Stefano Corti ricoverato per febbre altissima dopo il morso di una zecca
Secondo quanto raccontato da Corti, i sintomi hanno preso forma nell’arco di giorni, partendo da segnali che inizialmente non sembravano preoccupanti. Il morso di una zecca africana è diventato un elemento centrale quando la situazione clinica si è intensificata, fino a condurre al pronto soccorso nel cuore della notte.
Le condizioni riferite comprendono febbre fino a 39,5, quasi 40 nella fase peggiore, dolori, nausea e brividi.
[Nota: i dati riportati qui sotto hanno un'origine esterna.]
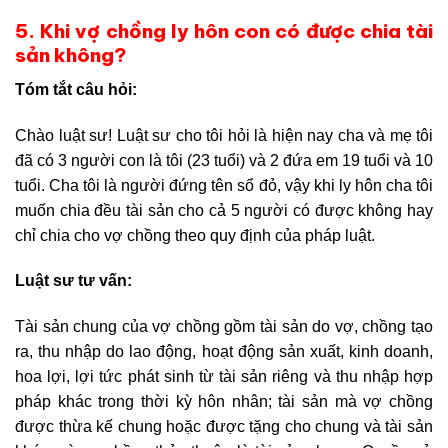
5. Khi vợ chồng ly hôn con có được chia tài
sản không?
Tóm tắt câu hỏi:
Chào luật sư! Luật sư cho tôi hỏi là hiện nay cha và mẹ tôi
đã có 3 người con là tôi (23 tuổi) và 2 đứa em 19 tuổi và 10
tuổi. Cha tôi là người đứng tên sổ đỏ, vậy khi ly hôn cha tôi
muốn chia đều tài sản cho cả 5 người có được không hay
chỉ chia cho vợ chồng theo quy định của pháp luật.
Luật sư tư vấn:
Tài sản chung của vợ chồng gồm tài sản do vợ, chồng tạo
ra, thu nhập do lao động, hoạt động sản xuất, kinh doanh,
hoa lợi, lợi tức phát sinh từ tài sản riêng và thu nhập hợp
pháp khác trong thời kỳ hôn nhân; tài sản mà vợ chồng
được thừa kế chung hoặc được tặng cho chung và tài sản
Parallelamente si sono manifestati altri disturbi, descritti come dolori alle ossa, fiato corto e una spossatezza marcata.
da lesione cutanea e linfonodo al peggioramento con brividi e febbre
Nei primi momenti, Corti ha riportato di aver interpretato la situazione come un problema di minore entità. L’evoluzione ha cambiato prospettiva quando la zona colpita ha cominciato a dare indicazioni più evidenti.
Il racconto specifica una sequenza progressiva: inizialmente la sensazione sembrava riconducibile a un semplice pelo incarnito; successivamente si è verificato un gonfiore di un linfonodo che ha portato a eseguire un’ecografia. Con il passare dei giorni, i sintomi ulteriori sono stati collegati alla stanchezza dovuta al viaggio, prima di un netto peggioramento.
Nel momento in cui il quadro è degenerato, sono comparsi con forza brividi e una febbre altissima, trasformando l’andamento da semplice fastidio post-viaggio a condizione da valutare urgentemente.
malaria come prima ipotesi e diagnosi di rickettsiosi da zecca
Il rientro dall’Africa ha fatto scattare immediatamente la valutazione clinica della malaria, considerata tra le prime possibili spiegazioni dei sintomi comparsi dopo l’esposizione. Corti ha riferito che il sospetto è stato preso in considerazione in ospedale e che, grazie all’intervento specialistico, il quadro è stato chiarito.